Here are a few battery buzz stocks you should keep your eye on:
1. China BAK Battery, Inc. (Nasdaq: CBAK): This company is poised to capitalize on the growing global market for batteries. Gross profit for the first quarter of FY 2009 increased nearly 50 percent, to $10.6 million, from $7.1 million a year earlier. Revenue for the quarter increased 30 percent to $68.1 million, from $52.8 million a year ago. The Company reported cash and cash equivalents of $37.2 million as of December 31, 2008, and gave revenue guidance of between $270 million and $300 million for FY2009–a 16 percent increase over 2008 at the midpoint range.
2. Ener1, Inc. (NYSE: HEV): No huge sales here–just a lot of great technology. Although the Japanese have traditionally led the battery market, Ener1 is a homegrown company with great ties to Japan. The company just announced a memorandum of understanding with ITOCHU Corporation, a highly diversified global trading company that leads the world market in distribution of specialized equipment and materials needed to produce lithium-ion battery cells. In addition to battery technology, Ener1 develops commercial fuel cell products through its EnerFuel subsidiary and nanotechnology-based materials and manufacturing processes for batteries and other applications through its NanoEner subsidiary. The company has about $18.6 million in cash, and is trading below its 50-day moving average.

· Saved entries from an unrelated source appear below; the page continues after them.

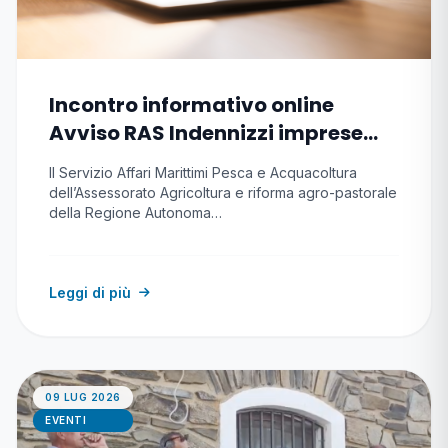
Incontro informativo online
Avviso RAS Indennizzi imprese
pesca e acquacoltura causa
Il Servizio Affari Marittimi Pesca e Acquacoltura
conflitto
dell’Assessorato Agricoltura e riforma agro-pastorale
della Regione Autonoma…
Leggi di più
09 LUG 2026
EVENTI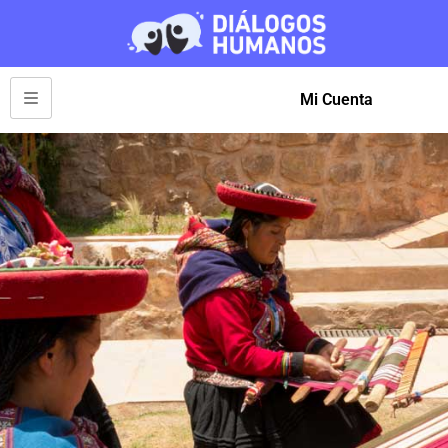
Mi Cuenta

3. mPhase Technologies, Inc. (OTCBB: XDSL): The company’s technologies are based on electrowetting, a unique way to store and manage power. In late January, mPhase announced that it was “getting close” to selecting a contractor to construct the company’s AlwaysReady Reserve Battery, that will be used in the AlwaysReady Emergency Flashlight. According to a recent news release, the AlwaysReady Reserve Battery is a manually activated lithium reserve cell with a minimum storage life prior to activation of 20 years. This is a promising, high-risk, micro-cap, penny stock.